Telecoms carrier Zain Sudan is in talks with South Sudan to pay a fee to extend its Sudan licence to the newly independent country, the firm’s managing director said on Tuesday.
South Sudan seceded from the north on Saturday, the culmination of a 2005 peace deal that ended decades of civil war.
Zain Sudan, a unit of Kuwait’s Zain and one of three mobile telecoms carriers licensed from Khartoum, will continue to operate in the South as usual until new licence fees are agreed, managing director Elfatih Erwa told Reuters.
Erwa ruled out asking north Sudan to refund some its estimated 200 million euros licence fee to offset the cost. The firm will split its Sudan operations after South Sudan obtains an international dialling code.
Zain Sudan’s 57 percent mobile market share generated revenues of $273 million in the first quarter – almost a quarter of Zain group’s total — but just 6 percent of this came from the South. The carrier had 10.7 million Sudan subscribers on March 31, up 21 percent from a year earlier.

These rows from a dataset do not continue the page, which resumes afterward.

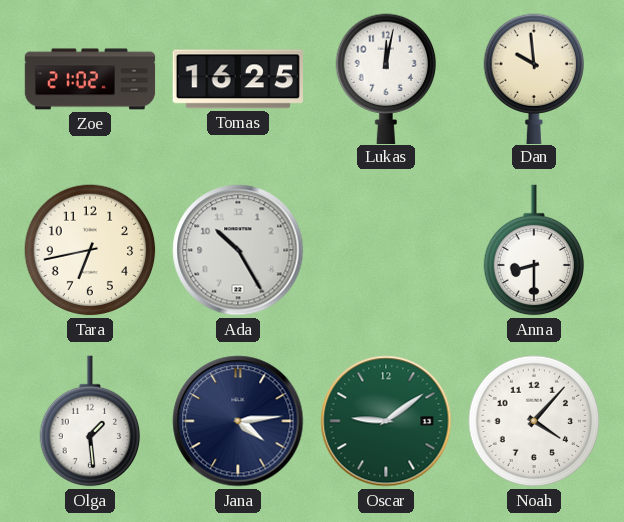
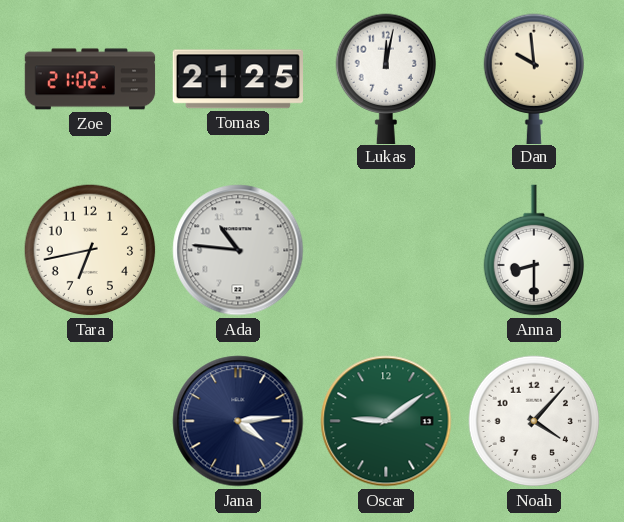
Tomas: 16:25 -> 21:25
Ada: 10:25 -> 10:46
Olga: 1:29 -> none
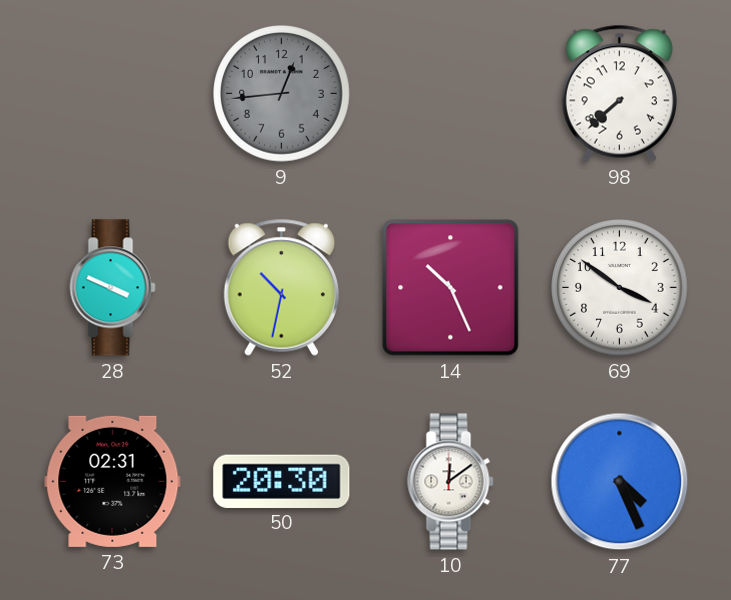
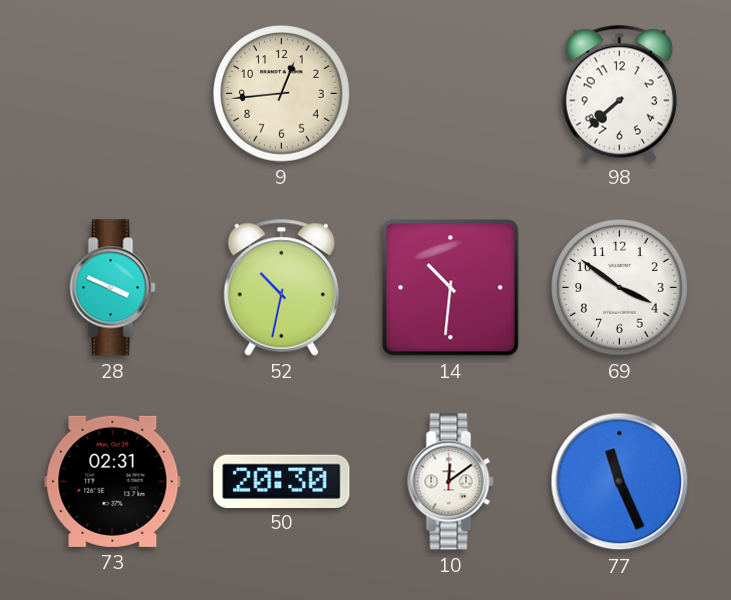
9 dial: grey -> cream
14: 10:26 -> 10:31
77: 4:26 -> 11:26
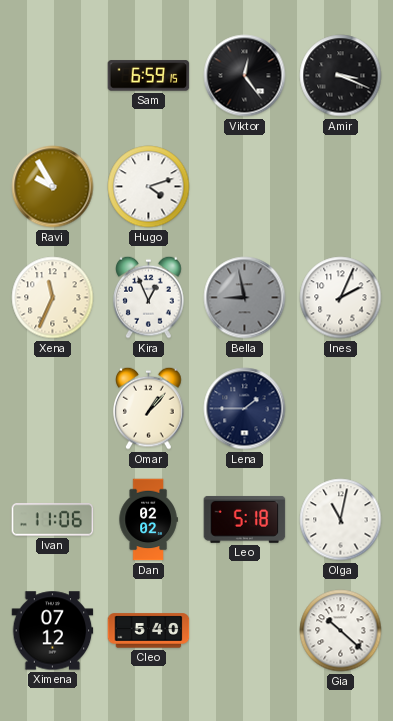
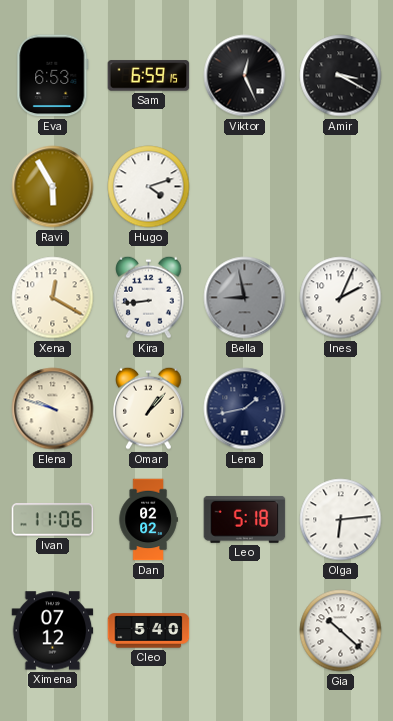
Eva: none -> 6:53
Viktor: 12:24 -> 12:26
Amir: 3:19 -> 3:20
Ravi: 9:55 -> 5:55
Xena: 11:34 -> 12:20
Kira: 12:56 -> 8:44
Elena: none -> 9:48
Lena: 1:45 -> 1:43
Olga: 11:02 -> 6:14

Only 1 million of South Sudan’s estimated 8 million people have mobile phones, but this will likely treble within two years, Erwa said.
South Sudan is considered one of the world’s least-developed nations. The territory is about the size of France but is estimated by some officials to have just 50 km of paved roads.
Government revenues are derived almost entirely from oil.
Zain is gearing up to expand 3G services in the South, investing nearly $110 million in fibre and its core network in 2011, while it has invested $1.2bn in the past three years in Sudan as a whole.
“Our network in the south is larger than the other operators combined,” added Erwa. “We are now ready to roll out a fibre network to the Red Sea – we already offer 3G services in the South, but internet access is currently via satellite and so capacity is limited. This will be improved dramatically when the fibre network is built.”
South Africa’s MTN has an estimated 19 percent share of Sudan’s mobile market and Sudatel’s Sudani has 24 percent.